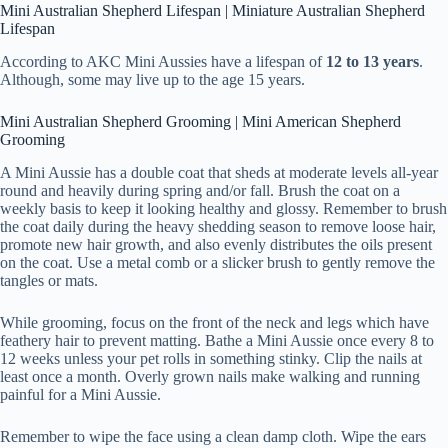
Mini Australian Shepherd Lifespan | Miniature Australian Shepherd
Lifespan
According to AKC Mini Aussies have a lifespan of
12 to 13 years
.
Although, some may live up to the age 15 years.
Mini Australian Shepherd Grooming | Mini American Shepherd
Grooming
A Mini Aussie has a double coat that sheds at moderate levels all-year
round and heavily during spring and/or fall. Brush the coat on a
weekly basis to keep it looking healthy and glossy. Remember to brush
the coat daily during the heavy shedding season to remove loose hair,
promote new hair growth, and also evenly distributes the oils present
on the coat. Use a metal comb or a slicker brush to gently remove the
tangles or mats.
While grooming, focus on the front of the neck and legs which have
feathery hair to prevent matting. Bathe a Mini Aussie once every 8 to
12 weeks unless your pet rolls in something stinky. Clip the nails at
least once a month. Overly grown nails make walking and running
painful for a Mini Aussie.
Remember to wipe the face using a clean damp cloth. Wipe the ears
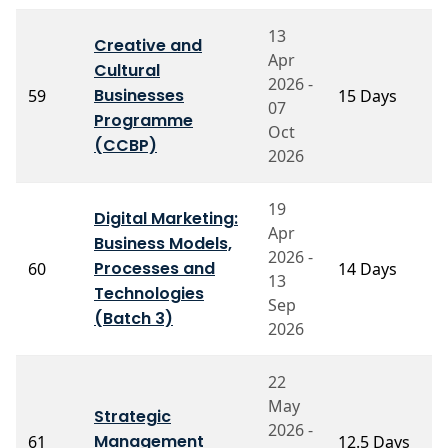
13
Creative and
Apr
Cultural
P
2026 -
Businesses
59
15 Days
K
07
A
Programme
Oct
(CCBP)
2026
19
Digital Marketing:
Apr
Business Models,
P
2026 -
Processes and
60
14 Days
S
13
S
Technologies
Sep
(Batch 3)
2026
22
May
Strategic
2026 -
P
Management
61
12.5 Days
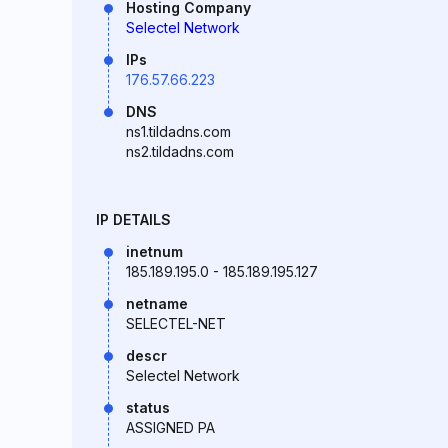
Hosting Company
Selectel Network
IPs
176.57.66.223
DNS
ns1.tildadns.com
ns2.tildadns.com
IP DETAILS
inetnum
185.189.195.0 - 185.189.195.127
netname
SELECTEL-NET
descr
Selectel Network
status
ASSIGNED PA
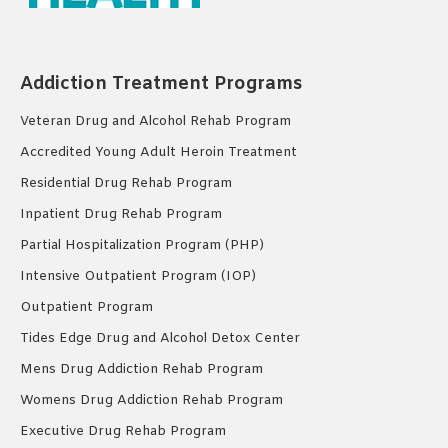
Addiction Treatment Programs
Veteran Drug and Alcohol Rehab Program
Accredited Young Adult Heroin Treatment
Residential Drug Rehab Program
Inpatient Drug Rehab Program
Partial Hospitalization Program (PHP)
Intensive Outpatient Program (IOP)
Outpatient Program
Tides Edge Drug and Alcohol Detox Center
Mens Drug Addiction Rehab Program
Womens Drug Addiction Rehab Program
Executive Drug Rehab Program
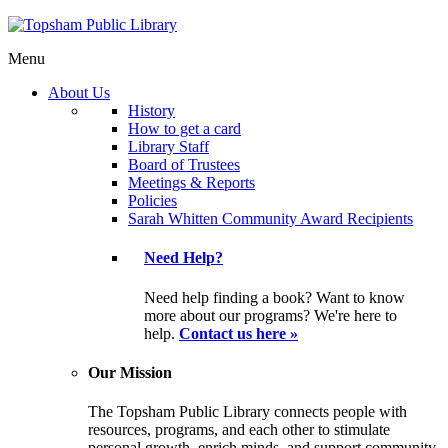
Menu
About Us
History
How to get a card
Library Staff
Board of Trustees
Meetings & Reports
Policies
Sarah Whitten Community Award Recipients
Need Help?
Need help finding a book? Want to know
more about our programs? We're here to
help.
Contact us here »
Our Mission
The Topsham Public Library connects people with
resources, programs, and each other to stimulate
personal growth, enrich minds, and support community.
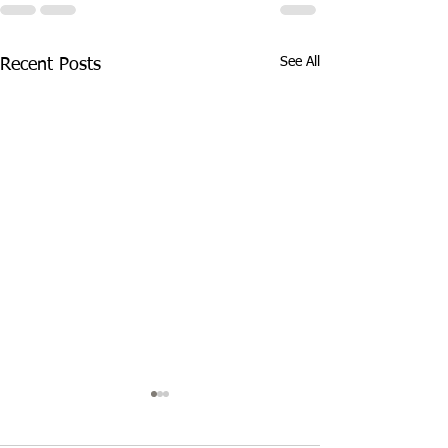
See All
Recent Posts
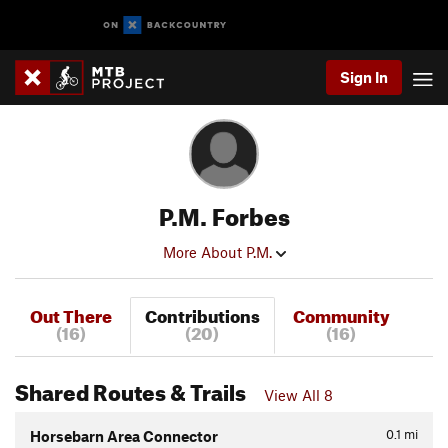
Sign In
P.M. Forbes
More About P.M.
Out There
Contributions
Community
(16)
(20)
(16)
Shared Routes & Trails
View All 8
0.1
mi
Horsebarn Area Connector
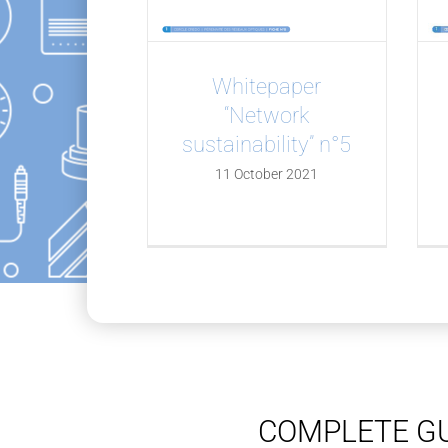
Whitepaper
“Network
sustainability” n°5
11 October 2021
COMPLETE GU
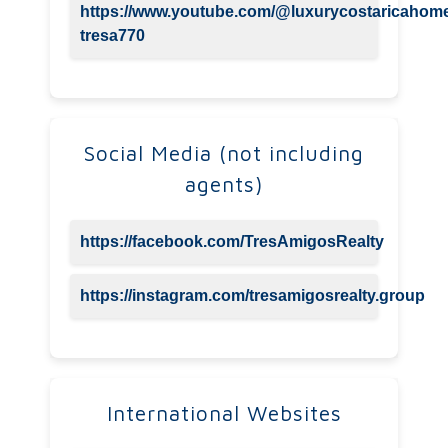
https://www.youtube.com/@luxurycostaricahom
tresa770
Social Media (not including
agents)
https://facebook.com/TresAmigosRealty
https://instagram.com/tresamigosrealty.group
International Websites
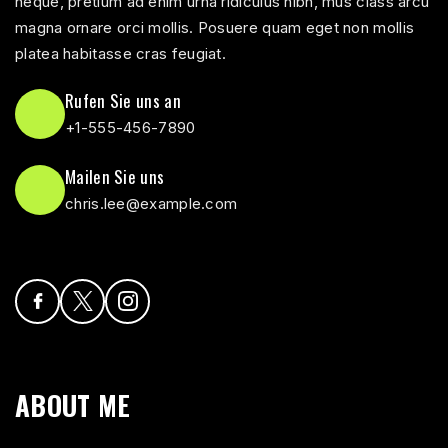
neque, pretium ad enim urna ridiculus nibh, mus class arcu
magna ornare orci mollis. Posuere quam eget non mollis
platea habitasse cras feugiat.
Rufen Sie uns an
+1-555-456-7890
Mailen Sie uns
chris.lee@example.com
ABOUT ME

--------------------

- _Work order_: Print every line of the material above exactly as it reads, skipping the pictures.

- _Exercise solution_:
Mini Australian Shepherd Lifespan | Miniature Australian Shepherd
Lifespan
According to AKC Mini Aussies have a lifespan of
12 to 13 years
.
Although, some may live up to the age 15 years.
Mini Australian Shepherd Grooming | Mini American Shepherd
Grooming
A Mini Aussie has a double coat that sheds at moderate levels all-year
round and heavily during spring and/or fall. Brush the coat on a
weekly basis to keep it looking healthy and glossy. Remember to brush
the coat daily during the heavy shedding season to remove loose hair,
promote new hair growth, and also evenly distributes the oils present
on the coat. Use a metal comb or a slicker brush to gently remove the
tangles or mats.
While grooming, focus on the front of the neck and legs which have
feathery hair to prevent matting. Bathe a Mini Aussie once every 8 to
12 weeks unless your pet rolls in something stinky. Clip the nails at
least once a month. Overly grown nails make walking and running
painful for a Mini Aussie.
Remember to wipe the face using a clean damp cloth. Wipe the ears
13
Creative and
Apr
Cultural
P
2026 -
Businesses
59
15 Days
K
07
A
Programme
Oct
(CCBP)
2026
19
Digital Marketing:
Apr
Business Models,
P
2026 -
Processes and
60
14 Days
S
13
S
Technologies
Sep
(Batch 3)
2026
22
May
Strategic
2026 -
P
Management
61
12.5 Days
Hosting Company
Selectel Network
IPs
176.57.66.223
DNS
ns1.tildadns.com
ns2.tildadns.com
IP DETAILS
inetnum
185.189.195.0 - 185.189.195.127
netname
SELECTEL-NET
descr
Selectel Network
status
ASSIGNED PA
Addiction Treatment Programs
Veteran Drug and Alcohol Rehab Program
Accredited Young Adult Heroin Treatment
Residential Drug Rehab Program
Inpatient Drug Rehab Program
Partial Hospitalization Program (PHP)
Intensive Outpatient Program (IOP)
Outpatient Program
Tides Edge Drug and Alcohol Detox Center
Mens Drug Addiction Rehab Program
Womens Drug Addiction Rehab Program
Executive Drug Rehab Program
Menu
About Us
History
How to get a card
Library Staff
Board of Trustees
Meetings & Reports
Policies
Sarah Whitten Community Award Recipients
Need Help?
Need help finding a book? Want to know
more about our programs? We're here to
help.
Contact us here »
Our Mission
The Topsham Public Library connects people with
resources, programs, and each other to stimulate
personal growth, enrich minds, and support community.
See All
Recent Posts
Sign In
P.M. Forbes
More About P.M.
Out There
Contributions
Community
(16)
(20)
(16)
Shared Routes & Trails
View All 8
0.1
mi
Horsebarn Area Connector
Whitepaper
“Network
sustainability” n°5
11 October 2021
COMPLETE GU
https://www.youtube.com/@luxurycostaricahom
tresa770
Social Media (not including
agents)
https://facebook.com/TresAmigosRealty
https://instagram.com/tresamigosrealty.group
International Websites
neque, pretium ad enim urna ridiculus nibh, mus class arcu
magna ornare orci mollis. Posuere quam eget non mollis
platea habitasse cras feugiat.
Rufen Sie uns an
+1-555-456-7890
Mailen Sie uns
chris.lee@example.com
ABOUT ME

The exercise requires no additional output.